In closing, I'd just like to say to Brielle Von Hugel: HA-ha!

Next week, the boys will sing Stevie Wonder songs, while AI will capitalize on Whitney Houston's death by having the girls tackle her catalog. Early drinking game ideas: do a shot every time J.Lo fake-cries; chug a beer every time Randy tells a girl that she can never compare to Whitney.


Find more Idol news and recaps at SirLinksaLot.

Comments

Cora said…
Oh my God. They're making them sing Whitney?! I can't think of anything more tacky.

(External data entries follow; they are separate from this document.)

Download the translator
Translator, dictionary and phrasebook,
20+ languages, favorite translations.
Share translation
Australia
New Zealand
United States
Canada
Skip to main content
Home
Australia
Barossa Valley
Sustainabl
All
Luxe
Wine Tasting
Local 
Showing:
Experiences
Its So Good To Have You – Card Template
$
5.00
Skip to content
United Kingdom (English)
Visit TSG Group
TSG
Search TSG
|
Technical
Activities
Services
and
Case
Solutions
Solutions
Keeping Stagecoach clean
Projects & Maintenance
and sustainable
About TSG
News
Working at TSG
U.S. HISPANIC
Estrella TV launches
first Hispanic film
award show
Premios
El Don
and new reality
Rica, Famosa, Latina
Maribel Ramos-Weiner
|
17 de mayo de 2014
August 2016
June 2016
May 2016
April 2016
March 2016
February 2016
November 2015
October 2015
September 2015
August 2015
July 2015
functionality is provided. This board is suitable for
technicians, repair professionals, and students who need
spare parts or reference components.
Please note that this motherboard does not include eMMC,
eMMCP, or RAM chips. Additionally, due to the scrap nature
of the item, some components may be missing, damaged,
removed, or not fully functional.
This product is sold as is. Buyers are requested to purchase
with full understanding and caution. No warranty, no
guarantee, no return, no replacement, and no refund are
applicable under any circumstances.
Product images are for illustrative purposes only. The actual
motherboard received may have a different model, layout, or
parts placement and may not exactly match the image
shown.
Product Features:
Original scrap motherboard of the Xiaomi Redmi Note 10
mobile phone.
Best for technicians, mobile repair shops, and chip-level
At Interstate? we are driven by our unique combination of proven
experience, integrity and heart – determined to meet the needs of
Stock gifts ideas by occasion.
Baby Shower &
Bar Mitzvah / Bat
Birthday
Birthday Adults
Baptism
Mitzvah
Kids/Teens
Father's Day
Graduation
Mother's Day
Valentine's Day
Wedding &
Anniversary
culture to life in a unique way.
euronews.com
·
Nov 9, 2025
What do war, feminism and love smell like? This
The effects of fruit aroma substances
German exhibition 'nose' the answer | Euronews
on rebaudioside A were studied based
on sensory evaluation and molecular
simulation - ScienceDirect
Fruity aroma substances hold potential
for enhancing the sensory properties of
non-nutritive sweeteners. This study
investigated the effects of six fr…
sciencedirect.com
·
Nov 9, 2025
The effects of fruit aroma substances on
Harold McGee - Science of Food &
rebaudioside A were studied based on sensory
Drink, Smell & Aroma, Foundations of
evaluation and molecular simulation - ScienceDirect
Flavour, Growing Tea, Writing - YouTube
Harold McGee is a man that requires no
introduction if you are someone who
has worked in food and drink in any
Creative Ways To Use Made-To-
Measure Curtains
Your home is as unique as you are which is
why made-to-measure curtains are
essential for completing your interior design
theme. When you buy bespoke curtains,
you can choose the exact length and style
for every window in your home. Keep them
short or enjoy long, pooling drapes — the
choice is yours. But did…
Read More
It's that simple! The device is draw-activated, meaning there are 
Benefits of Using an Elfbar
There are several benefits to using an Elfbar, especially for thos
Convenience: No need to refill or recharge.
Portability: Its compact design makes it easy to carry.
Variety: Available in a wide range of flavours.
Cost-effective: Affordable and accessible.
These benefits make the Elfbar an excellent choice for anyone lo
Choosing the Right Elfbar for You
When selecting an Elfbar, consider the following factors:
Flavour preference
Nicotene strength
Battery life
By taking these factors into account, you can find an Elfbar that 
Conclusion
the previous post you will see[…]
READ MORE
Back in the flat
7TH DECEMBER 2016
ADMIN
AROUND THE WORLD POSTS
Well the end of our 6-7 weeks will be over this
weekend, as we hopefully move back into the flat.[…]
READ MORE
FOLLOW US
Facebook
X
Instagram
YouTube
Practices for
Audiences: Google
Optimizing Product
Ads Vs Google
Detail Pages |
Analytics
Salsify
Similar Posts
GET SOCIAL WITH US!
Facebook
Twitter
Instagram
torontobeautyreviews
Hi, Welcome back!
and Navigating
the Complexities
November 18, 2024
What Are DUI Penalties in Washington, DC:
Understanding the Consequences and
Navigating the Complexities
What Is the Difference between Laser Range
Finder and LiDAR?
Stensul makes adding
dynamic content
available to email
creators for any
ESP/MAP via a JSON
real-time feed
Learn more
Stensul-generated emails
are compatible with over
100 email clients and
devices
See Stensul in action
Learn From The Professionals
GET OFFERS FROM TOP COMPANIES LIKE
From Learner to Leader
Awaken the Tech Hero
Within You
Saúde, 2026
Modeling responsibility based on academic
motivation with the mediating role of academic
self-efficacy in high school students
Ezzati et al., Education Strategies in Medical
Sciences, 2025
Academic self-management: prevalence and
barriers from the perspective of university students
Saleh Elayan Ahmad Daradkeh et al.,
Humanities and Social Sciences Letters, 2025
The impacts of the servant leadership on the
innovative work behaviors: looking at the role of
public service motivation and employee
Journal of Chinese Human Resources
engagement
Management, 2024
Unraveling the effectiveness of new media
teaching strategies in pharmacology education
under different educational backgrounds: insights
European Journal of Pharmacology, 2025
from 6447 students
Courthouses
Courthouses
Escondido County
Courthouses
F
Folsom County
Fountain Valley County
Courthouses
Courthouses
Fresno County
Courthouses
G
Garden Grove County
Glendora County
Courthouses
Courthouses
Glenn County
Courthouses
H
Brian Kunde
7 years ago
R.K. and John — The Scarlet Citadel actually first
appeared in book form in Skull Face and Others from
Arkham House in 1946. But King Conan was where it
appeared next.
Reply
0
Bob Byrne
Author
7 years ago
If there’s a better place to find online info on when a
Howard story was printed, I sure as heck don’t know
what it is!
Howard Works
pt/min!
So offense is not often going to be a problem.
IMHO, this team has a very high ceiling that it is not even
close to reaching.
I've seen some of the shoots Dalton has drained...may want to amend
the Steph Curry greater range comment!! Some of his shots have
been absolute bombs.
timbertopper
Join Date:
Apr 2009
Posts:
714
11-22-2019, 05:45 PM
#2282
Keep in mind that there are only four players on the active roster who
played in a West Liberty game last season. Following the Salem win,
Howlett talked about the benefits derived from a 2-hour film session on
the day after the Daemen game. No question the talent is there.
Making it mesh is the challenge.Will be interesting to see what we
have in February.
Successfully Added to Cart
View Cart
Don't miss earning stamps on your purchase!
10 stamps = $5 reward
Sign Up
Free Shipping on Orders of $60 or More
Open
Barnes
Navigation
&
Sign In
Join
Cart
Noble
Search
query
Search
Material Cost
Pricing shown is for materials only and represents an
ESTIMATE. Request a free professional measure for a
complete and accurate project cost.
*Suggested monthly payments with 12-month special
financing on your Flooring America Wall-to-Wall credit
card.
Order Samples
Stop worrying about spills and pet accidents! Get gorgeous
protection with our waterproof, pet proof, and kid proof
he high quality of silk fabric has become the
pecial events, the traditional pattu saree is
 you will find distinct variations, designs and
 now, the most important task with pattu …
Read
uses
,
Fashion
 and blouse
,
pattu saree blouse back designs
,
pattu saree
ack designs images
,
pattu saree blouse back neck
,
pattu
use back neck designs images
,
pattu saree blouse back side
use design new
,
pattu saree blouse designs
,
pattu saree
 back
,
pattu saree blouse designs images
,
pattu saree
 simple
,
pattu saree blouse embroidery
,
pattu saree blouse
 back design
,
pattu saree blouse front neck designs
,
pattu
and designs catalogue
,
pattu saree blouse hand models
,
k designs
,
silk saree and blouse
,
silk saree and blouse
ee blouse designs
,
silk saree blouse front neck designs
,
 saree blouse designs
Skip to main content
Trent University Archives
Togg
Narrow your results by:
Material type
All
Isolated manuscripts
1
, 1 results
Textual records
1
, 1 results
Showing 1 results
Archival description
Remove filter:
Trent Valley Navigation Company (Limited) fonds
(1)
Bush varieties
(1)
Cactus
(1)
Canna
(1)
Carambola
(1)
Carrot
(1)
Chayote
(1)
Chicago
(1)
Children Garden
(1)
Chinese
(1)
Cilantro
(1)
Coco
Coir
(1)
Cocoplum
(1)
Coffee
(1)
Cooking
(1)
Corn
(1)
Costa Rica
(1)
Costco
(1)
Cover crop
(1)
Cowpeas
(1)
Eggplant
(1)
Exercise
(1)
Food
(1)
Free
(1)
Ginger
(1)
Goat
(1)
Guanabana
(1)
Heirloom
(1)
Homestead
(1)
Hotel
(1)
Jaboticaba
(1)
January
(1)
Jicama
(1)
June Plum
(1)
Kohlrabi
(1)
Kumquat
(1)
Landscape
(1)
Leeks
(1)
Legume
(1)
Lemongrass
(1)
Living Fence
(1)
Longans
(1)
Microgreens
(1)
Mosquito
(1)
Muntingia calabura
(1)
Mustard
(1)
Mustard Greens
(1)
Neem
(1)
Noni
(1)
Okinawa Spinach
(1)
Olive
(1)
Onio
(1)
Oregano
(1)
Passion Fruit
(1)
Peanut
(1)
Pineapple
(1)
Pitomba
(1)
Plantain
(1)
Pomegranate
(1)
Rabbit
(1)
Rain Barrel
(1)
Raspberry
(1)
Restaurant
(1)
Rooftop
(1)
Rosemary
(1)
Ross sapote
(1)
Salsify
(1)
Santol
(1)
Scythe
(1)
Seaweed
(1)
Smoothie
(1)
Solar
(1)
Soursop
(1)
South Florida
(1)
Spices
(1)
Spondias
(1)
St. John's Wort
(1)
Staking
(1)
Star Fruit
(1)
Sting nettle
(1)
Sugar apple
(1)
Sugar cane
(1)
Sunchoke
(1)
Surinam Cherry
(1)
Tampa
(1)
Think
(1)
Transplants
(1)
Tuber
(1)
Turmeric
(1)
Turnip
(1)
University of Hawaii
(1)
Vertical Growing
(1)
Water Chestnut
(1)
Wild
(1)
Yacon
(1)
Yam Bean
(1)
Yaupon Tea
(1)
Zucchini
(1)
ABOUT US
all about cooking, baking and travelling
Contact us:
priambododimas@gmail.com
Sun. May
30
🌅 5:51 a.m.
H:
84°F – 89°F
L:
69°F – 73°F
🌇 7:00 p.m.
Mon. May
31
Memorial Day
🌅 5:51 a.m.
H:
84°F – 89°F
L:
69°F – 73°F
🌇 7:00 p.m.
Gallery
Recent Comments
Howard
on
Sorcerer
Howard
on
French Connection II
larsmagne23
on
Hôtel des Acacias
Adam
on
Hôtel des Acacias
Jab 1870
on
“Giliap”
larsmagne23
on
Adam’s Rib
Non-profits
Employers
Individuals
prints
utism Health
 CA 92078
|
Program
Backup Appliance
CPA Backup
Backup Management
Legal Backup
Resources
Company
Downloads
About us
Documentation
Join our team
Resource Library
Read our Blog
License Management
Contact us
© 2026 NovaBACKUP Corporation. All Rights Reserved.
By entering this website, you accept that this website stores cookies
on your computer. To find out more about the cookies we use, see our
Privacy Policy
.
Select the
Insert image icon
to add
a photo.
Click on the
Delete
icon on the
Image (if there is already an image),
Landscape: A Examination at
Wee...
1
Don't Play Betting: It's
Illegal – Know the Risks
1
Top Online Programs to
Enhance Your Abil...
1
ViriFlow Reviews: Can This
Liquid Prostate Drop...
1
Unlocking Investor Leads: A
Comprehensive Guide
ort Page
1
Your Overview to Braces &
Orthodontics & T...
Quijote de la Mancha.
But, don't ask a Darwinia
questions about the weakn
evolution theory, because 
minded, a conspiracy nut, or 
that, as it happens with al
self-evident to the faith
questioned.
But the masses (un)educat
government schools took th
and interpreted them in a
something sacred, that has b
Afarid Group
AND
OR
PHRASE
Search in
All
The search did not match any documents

You did better on your predictions than I did. I got 9 out of 13. I got the girls right, except for the wild card pick, but I was WAY OFF on the guys. I was sure the country boy would make it because McCreepy won last year and I figured the fact that Adam kept bawling would make the Gokey fans pull for him. However, I'm happy I was wrong. This is a better group of guys than the ones I envisioned.... although I'm bummed Creighton isn't in because I wanted to see what that guy could really do. Oh well.
Anonymous said…
BERRIRO..he's with POPERS like you?
WHITE TRASH with BLACK CROW?
And CK..it's his COMPANY of UNDES!
Let's HEARR it for UNDES!
And now your QUEEN trashes you all.
With MARY PAT.
And that means THAT HAT is OFF and OUTTE!
OUTTE BRIEF CANDLE!
OUTTE BUTCHER- BAKER- CANDLESTICK MAKER!
OUTTE PHOKER- PHOKST- ROCUNROL!
OH BABY- ROCUNROL!
THE POP EYE!
Let's do RICK the PRICK!
Let's do RICK the PRICK!
SWING IT!
RING IT!
COCK- A- DOO- DELL - DOO!
COCK- A- DOO- DELL - DOO!
Let's do RICK the PRICK!
Scope said…
I'm just thrilled Eben didn't make it. I know I sound evil.

I vote now, "No More Adele."

And Jimmy Iovine, I think if you want the rules changed on allowing contestants to try again changed, you may have a little more clout with the producers than I do.
DrillerAA09 said…
Throw back a wine cooler every time Steven says, "beautiful".